(Page segmentation data)
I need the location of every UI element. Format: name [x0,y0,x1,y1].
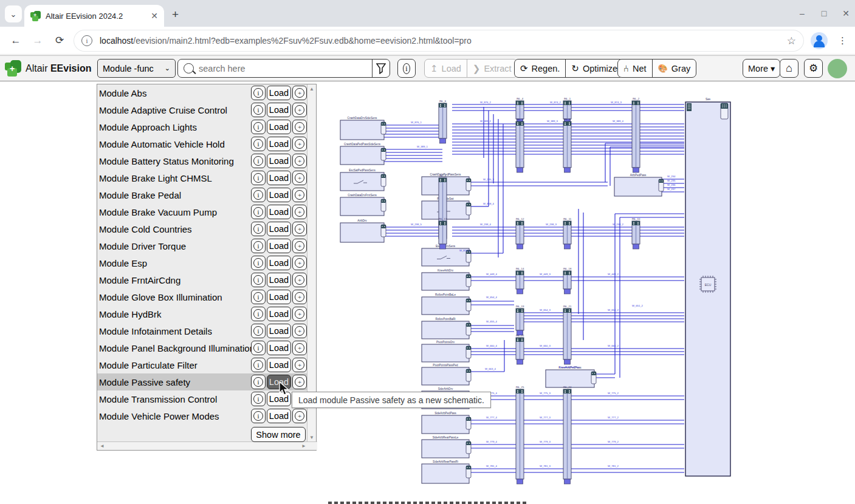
inline-connector-INL_12[interactable]: INL_12 [516,217,524,249]
inline-connector-INL_14[interactable]: INL_14 [516,267,524,294]
component-RollovPointBaRi[interactable]: RollovPointBaRi [422,318,471,339]
module-row[interactable]: Module Cold CountriesiLoad+ [97,220,308,237]
module-row[interactable]: Module Brake Light CHMSLiLoad+ [97,169,308,186]
info-button[interactable]: i [397,59,416,78]
search-input[interactable] [194,64,372,73]
browser-tab[interactable]: + Altair EEvision 2024.2 ✕ [24,5,164,27]
inline-connector-INL_6[interactable]: INL_6 [439,100,447,143]
component-EscSatPedPassSens[interactable]: EscSatPedPassSens [340,169,386,191]
module-load-button[interactable]: Load [267,358,291,372]
module-load-button[interactable]: Load [267,205,291,219]
module-add-button[interactable]: + [292,188,307,202]
inline-connector-INL_13[interactable]: INL_13 [439,217,447,249]
module-row[interactable]: Module FrntAirCdngiLoad+ [97,271,308,288]
module-info-button[interactable]: i [251,205,266,219]
module-row[interactable]: Module EspiLoad+ [97,254,308,271]
module-info-button[interactable]: i [251,273,266,287]
inline-connector-INL_25[interactable]: INL_25 [516,386,524,484]
module-load-button[interactable]: Load [267,103,291,117]
module-load-button[interactable]: Load [267,86,291,100]
component-CrashDataDrvSideSens[interactable]: CrashDataDrvSideSens [340,117,386,140]
window-close-button[interactable]: ✕ [837,6,855,21]
url-omnibox[interactable]: i localhost/eevision/main2.html?edb=exam… [74,30,803,51]
module-add-button[interactable]: + [292,290,307,304]
bookmark-star-icon[interactable]: ☆ [787,35,796,47]
inline-connector-INL_8[interactable]: INL_8 [563,118,571,172]
module-info-button[interactable]: i [251,137,266,151]
module-info-button[interactable]: i [251,154,266,168]
module-info-button[interactable]: i [251,324,266,338]
module-info-button[interactable]: i [251,358,266,372]
horizontal-scrollbar[interactable]: ◄ ► [97,441,317,450]
component-KneeAirbDrv[interactable]: KneeAirbDrv [422,269,471,291]
module-load-button[interactable]: Load [267,222,291,236]
module-add-button[interactable]: + [292,409,307,423]
component-AirbDrv[interactable]: AirbDrv [340,219,386,243]
module-row[interactable]: Module AbsiLoad+ [97,84,308,101]
module-load-button[interactable]: Load [267,171,291,185]
inline-connector-INL_18[interactable]: INL_18 [563,267,572,294]
module-add-button[interactable]: + [292,86,307,100]
module-row[interactable]: Module Driver TorqueiLoad+ [97,237,308,254]
module-add-button[interactable]: + [292,103,307,117]
module-info-button[interactable]: i [251,392,266,406]
search-mode-select[interactable]: Module -func ⌄ [97,59,176,78]
component-PivotPointsDrv[interactable]: PivotPointsDrv [422,341,471,363]
url-text[interactable]: localhost/eevision/main2.html?edb=exampl… [100,36,782,46]
component-SideAirbRearPassLe[interactable]: SideAirbRearPassLe [422,436,471,458]
module-add-button[interactable]: + [292,307,307,321]
module-add-button[interactable]: + [292,256,307,270]
reload-button[interactable]: ⟳ [52,33,67,48]
module-row[interactable]: Module Adaptive Cruise ControliLoad+ [97,101,308,118]
component-CrashDataPedPassSideSens[interactable]: CrashDataPedPassSideSens [340,143,386,165]
profile-avatar[interactable] [811,32,828,49]
new-tab-button[interactable]: + [172,8,179,21]
module-load-button[interactable]: Load [267,341,291,355]
inline-connector-INL_11[interactable]: INL_11 [563,217,572,249]
scroll-up-icon[interactable]: ▲ [309,86,314,92]
module-row[interactable]: Module Brake Vacuum PumpiLoad+ [97,203,308,220]
module-add-button[interactable]: + [292,341,307,355]
module-info-button[interactable]: i [251,171,266,185]
regen-button[interactable]: ⟳Regen. [515,60,565,77]
module-add-button[interactable]: + [292,375,307,389]
module-add-button[interactable]: + [292,222,307,236]
module-row[interactable]: Module HydBrkiLoad+ [97,305,308,322]
module-load-button[interactable]: Load [267,324,291,338]
tab-search-button[interactable]: ⌄ [5,5,22,22]
module-row[interactable]: Module Infotainment DetailsiLoad+ [97,322,308,339]
component-SideAirbRearPassRi[interactable]: SideAirbRearPassRi [422,460,471,484]
scroll-right-icon[interactable]: ► [301,443,306,449]
window-maximize-button[interactable]: □ [815,6,833,21]
module-row[interactable]: Module Passive safetyiLoad+ [97,373,308,390]
module-info-button[interactable]: i [251,103,266,117]
module-load-button[interactable]: Load [267,120,291,134]
component-EscSatDrvSens[interactable]: EscSatDrvSens [422,245,471,267]
more-button[interactable]: More ▾ [743,59,780,78]
module-info-button[interactable]: i [251,409,266,423]
component-AirbPedPass[interactable]: AirbPedPass [614,174,664,197]
site-info-icon[interactable]: i [81,35,92,46]
inline-connector-INL_19[interactable]: INL_19 [516,305,524,335]
browser-menu-icon[interactable]: ⋮ [838,33,846,48]
home-button[interactable]: ⌂ [780,59,798,78]
module-add-button[interactable]: + [292,273,307,287]
module-load-button[interactable]: Load [267,307,291,321]
module-row[interactable]: Module Panel Background IlluminationiLoa… [97,339,308,356]
inline-connector-INL_10[interactable]: INL_10 [632,217,640,249]
module-info-button[interactable]: i [251,222,266,236]
module-load-button[interactable]: Load [267,409,291,423]
component-KneeAirbPedPass[interactable]: KneeAirbPedPass [546,366,596,388]
module-add-button[interactable]: + [292,205,307,219]
inline-connector-INL_21[interactable]: INL_21 [563,305,572,364]
scroll-left-icon[interactable]: ◄ [100,443,105,449]
module-info-button[interactable]: i [251,375,266,389]
tab-close-icon[interactable]: ✕ [151,11,158,21]
status-circle[interactable] [828,59,847,78]
module-info-button[interactable]: i [251,341,266,355]
module-load-button[interactable]: Load [267,239,291,253]
module-row[interactable]: Module Automatic Vehicle HoldiLoad+ [97,135,308,152]
module-info-button[interactable]: i [251,86,266,100]
show-more-button[interactable]: Show more [251,427,306,442]
module-load-button[interactable]: Load [267,154,291,168]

#### Exercise directions:
Each record above needs to be transcribed word for word, with its pictures omitted.

#### The answer:
I need the location of every UI element. Format: name [x0,y0,x1,y1].
inline-connector-INL_12[interactable]: INL_12 [516,217,524,249]
inline-connector-INL_14[interactable]: INL_14 [516,267,524,294]
component-RollovPointBaRi[interactable]: RollovPointBaRi [422,318,471,339]
module-row[interactable]: Module Cold CountriesiLoad+ [97,220,308,237]
module-row[interactable]: Module Brake Light CHMSLiLoad+ [97,169,308,186]
info-button[interactable]: i [397,59,416,78]
search-input[interactable] [194,64,372,73]
browser-tab[interactable]: + Altair EEvision 2024.2 ✕ [24,5,164,27]
inline-connector-INL_6[interactable]: INL_6 [439,100,447,143]
component-EscSatPedPassSens[interactable]: EscSatPedPassSens [340,169,386,191]
module-load-button[interactable]: Load [267,358,291,372]
module-load-button[interactable]: Load [267,205,291,219]
module-add-button[interactable]: + [292,188,307,202]
inline-connector-INL_13[interactable]: INL_13 [439,217,447,249]
module-row[interactable]: Module FrntAirCdngiLoad+ [97,271,308,288]
module-info-button[interactable]: i [251,205,266,219]
module-row[interactable]: Module EspiLoad+ [97,254,308,271]
module-info-button[interactable]: i [251,273,266,287]
inline-connector-INL_25[interactable]: INL_25 [516,386,524,484]
module-load-button[interactable]: Load [267,103,291,117]
module-load-button[interactable]: Load [267,86,291,100]
component-CrashDataDrvSideSens[interactable]: CrashDataDrvSideSens [340,117,386,140]
window-close-button[interactable]: ✕ [837,6,855,21]
url-omnibox[interactable]: i localhost/eevision/main2.html?edb=exam… [74,30,803,51]
module-add-button[interactable]: + [292,290,307,304]
bookmark-star-icon[interactable]: ☆ [787,35,796,47]
inline-connector-INL_8[interactable]: INL_8 [563,118,571,172]
module-info-button[interactable]: i [251,137,266,151]
module-info-button[interactable]: i [251,154,266,168]
module-info-button[interactable]: i [251,324,266,338]
module-info-button[interactable]: i [251,358,266,372]
horizontal-scrollbar[interactable]: ◄ ► [97,441,317,450]
component-KneeAirbDrv[interactable]: KneeAirbDrv [422,269,471,291]
module-load-button[interactable]: Load [267,222,291,236]
module-add-button[interactable]: + [292,409,307,423]
component-AirbDrv[interactable]: AirbDrv [340,219,386,243]
module-row[interactable]: Module AbsiLoad+ [97,84,308,101]
module-load-button[interactable]: Load [267,171,291,185]
inline-connector-INL_18[interactable]: INL_18 [563,267,572,294]
module-add-button[interactable]: + [292,86,307,100]
module-row[interactable]: Module Driver TorqueiLoad+ [97,237,308,254]
module-add-button[interactable]: + [292,103,307,117]
module-info-button[interactable]: i [251,392,266,406]
search-mode-select[interactable]: Module -func ⌄ [97,59,176,78]
component-PivotPointsDrv[interactable]: PivotPointsDrv [422,341,471,363]
url-text[interactable]: localhost/eevision/main2.html?edb=exampl… [100,36,782,46]
component-SideAirbRearPassLe[interactable]: SideAirbRearPassLe [422,436,471,458]
module-add-button[interactable]: + [292,307,307,321]
module-add-button[interactable]: + [292,256,307,270]
reload-button[interactable]: ⟳ [52,33,67,48]
module-row[interactable]: Module Adaptive Cruise ControliLoad+ [97,101,308,118]
component-CrashDataPedPassSideSens[interactable]: CrashDataPedPassSideSens [340,143,386,165]
profile-avatar[interactable] [811,32,828,49]
new-tab-button[interactable]: + [172,8,179,21]
module-load-button[interactable]: Load [267,341,291,355]
inline-connector-INL_11[interactable]: INL_11 [563,217,572,249]
scroll-up-icon[interactable]: ▲ [309,86,314,92]
module-row[interactable]: Module Brake Vacuum PumpiLoad+ [97,203,308,220]
module-add-button[interactable]: + [292,341,307,355]
module-info-button[interactable]: i [251,171,266,185]
regen-button[interactable]: ⟳Regen. [515,60,565,77]
module-add-button[interactable]: + [292,375,307,389]
module-add-button[interactable]: + [292,222,307,236]
module-row[interactable]: Module HydBrkiLoad+ [97,305,308,322]
module-load-button[interactable]: Load [267,324,291,338]
tab-search-button[interactable]: ⌄ [5,5,22,22]
module-row[interactable]: Module Infotainment DetailsiLoad+ [97,322,308,339]
component-SideAirbRearPassRi[interactable]: SideAirbRearPassRi [422,460,471,484]
scroll-right-icon[interactable]: ► [301,443,306,449]
window-maximize-button[interactable]: □ [815,6,833,21]
module-row[interactable]: Module Passive safetyiLoad+ [97,373,308,390]
module-info-button[interactable]: i [251,103,266,117]
module-load-button[interactable]: Load [267,120,291,134]
component-EscSatDrvSens[interactable]: EscSatDrvSens [422,245,471,267]
more-button[interactable]: More ▾ [743,59,780,78]
module-info-button[interactable]: i [251,409,266,423]
component-AirbPedPass[interactable]: AirbPedPass [614,174,664,197]
site-info-icon[interactable]: i [81,35,92,46]
inline-connector-INL_19[interactable]: INL_19 [516,305,524,335]
browser-menu-icon[interactable]: ⋮ [838,33,846,48]
home-button[interactable]: ⌂ [780,59,798,78]
module-add-button[interactable]: + [292,273,307,287]
module-load-button[interactable]: Load [267,307,291,321]
module-row[interactable]: Module Panel Background IlluminationiLoa… [97,339,308,356]
inline-connector-INL_10[interactable]: INL_10 [632,217,640,249]
module-info-button[interactable]: i [251,222,266,236]
module-load-button[interactable]: Load [267,409,291,423]
component-KneeAirbPedPass[interactable]: KneeAirbPedPass [546,366,596,388]
module-add-button[interactable]: + [292,205,307,219]
inline-connector-INL_21[interactable]: INL_21 [563,305,572,364]
scroll-left-icon[interactable]: ◄ [100,443,105,449]
module-info-button[interactable]: i [251,375,266,389]
tab-close-icon[interactable]: ✕ [151,11,158,21]
status-circle[interactable] [828,59,847,78]
module-info-button[interactable]: i [251,341,266,355]
module-load-button[interactable]: Load [267,239,291,253]
module-row[interactable]: Module Automatic Vehicle HoldiLoad+ [97,135,308,152]
module-info-button[interactable]: i [251,86,266,100]
show-more-button[interactable]: Show more [251,427,306,442]
module-load-button[interactable]: Load [267,154,291,168]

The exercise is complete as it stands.